Imaginez que votre appareil électronique ne fonctionne plus. Une fois la panne identifiée, vous découvrez qu’il s’agit d’une puce défectueuse. Pour réparer, pas le choix : il faut remplacer cette puce.

C’est dans cette optique que j’ai décidé d’expérimenter deux techniques et courantes dans le domaine de la réparation et de l’investigation numérique : le chip-off et le chip-on.

Désouder une puce (chip-off) peut sembler relativement simple en théorie, mais rendre un système opérationnel en ressoudant une nouvelle puce au même emplacement (chip-on) est une autre paire de manches.

Chip-off : Extraction physique des données

Pourquoi un chip-off ?

Les puces de mémoire à semi-conducteurs que l’on retrouve dans les clés USB, cartes mémoire, téléphones, tablettes et autres appareils connectés contiennent souvent des données cruciales. Ces données sont parfois impossibles à récupérer par des méthodes classiques, en raison d’un appareil endommagé, bloqué ou non fonctionnel.

C’est là qu’intervient la technique du chip-off, qui consiste à retirer physiquement la puce mémoire pour en extraire le contenu.

Cette méthode est particulièrement utile dans des cas tels que :

Analyse judiciaire numérique : Lorsqu’il s’agit de récupérer des preuves numériques dans le cadre d’une enquête.

Appareils gravement endommagés : Quand l’appareil ne s’allume plus ou que ses ports sont inutilisables.

Accès restreint : Par exemple, lorsqu’un mot de passe ou un chiffrement bloque l’accès direct au système.

Étapes du chip-off :

Pour ce test, j’ai choisi une carte-mère basique sur laquelle j’ai repéré une puce mémoire RAM. Mon objectif ? Effectuer un chip-off pour retirer la puce.
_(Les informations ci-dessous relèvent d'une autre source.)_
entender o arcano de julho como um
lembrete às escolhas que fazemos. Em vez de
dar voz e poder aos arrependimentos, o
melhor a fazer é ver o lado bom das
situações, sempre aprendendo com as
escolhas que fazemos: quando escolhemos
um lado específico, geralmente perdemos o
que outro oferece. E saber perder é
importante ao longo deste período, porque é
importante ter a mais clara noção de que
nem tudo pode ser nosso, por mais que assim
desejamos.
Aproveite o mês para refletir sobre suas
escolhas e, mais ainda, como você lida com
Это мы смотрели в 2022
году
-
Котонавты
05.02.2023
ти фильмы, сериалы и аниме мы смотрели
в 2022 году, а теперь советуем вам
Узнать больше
1. Préparer l’environnement

Il est important de travailler dans un environnement propre et bien ventilé, car les fumées dégagées lors du chauffage des soudures peuvent être toxiques. J’ai utilisé un tapis antistatique et des outils de précision pour éviter tout dommage accidentel.

2. Fixer la carte-mère

La carte-mère doit être solidement immobilisée pour éviter tout mouvement pendant le processus. J’ai utilisé un support spécifique pour maintenir la carte en place.

3. Chauffer la puce

À l’aide d’un pistolet à air chaud réglé à une température précise (autour de 300-350 °C selon le type de soudure), j’ai chauffé la puce ciblée. Cette étape vise à ramollir les soudures afin de pouvoir extraire la puce sans endommager les pistes de la carte-mère.

4. Utilisation d’outils spécifiques

Pour m’aider, j’ai utilisé une pince fine ainsi qu’un flux de soudure qui améliore la répartition de la chaleur et facilite le retrait de la puce.

« J’ai glissé chef »

Malgré un processus bien planifié, plusieurs défis peuvent se présenter :

Propreté des soudures : Les résidus de soudure doivent être soigneusement nettoyés pour éviter les courts-circuits. Ils ne doivent pas se toucher les uns les autres.

Température excessive : Une surchauffe peut endommager la puce ou les composants environnants.

Risque mécanique : Une pression trop forte lors du retrait peut casser les connexions fragiles de la puce.

Pour éviter tout incindent : j’ai utilisé une petite ventouse qui permet d’extraire la puce de manière verticale. Je gagne ainsi du temps lors du nettoyage.

Et ensuite ?

Une fois la puce extraite, l’étape suivante consiste à lire son contenu (éternelle curiosité). Pour cela, j’ai utilisé un programmateur compatible (voir mon article avec le T48).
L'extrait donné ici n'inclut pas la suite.